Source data
* * * * * * * * *

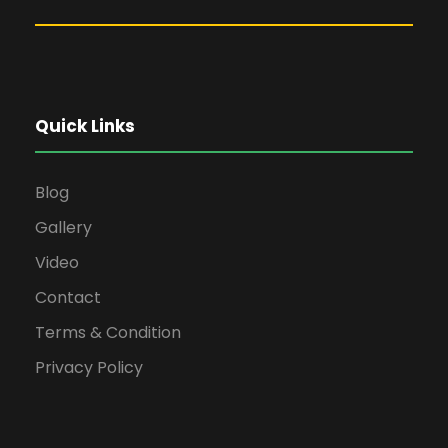
Quick Links
Blog
Gallery
Video
Contact
Terms & Condition
Privacy Policy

* * * * * * * * *

◆ PROMPT: Your answer should hold every record above, printed exactly and free of pictures.

◆ ANSWER BOX:
Quick Links
Blog
Gallery
Video
Contact
Terms & Condition
Privacy Policy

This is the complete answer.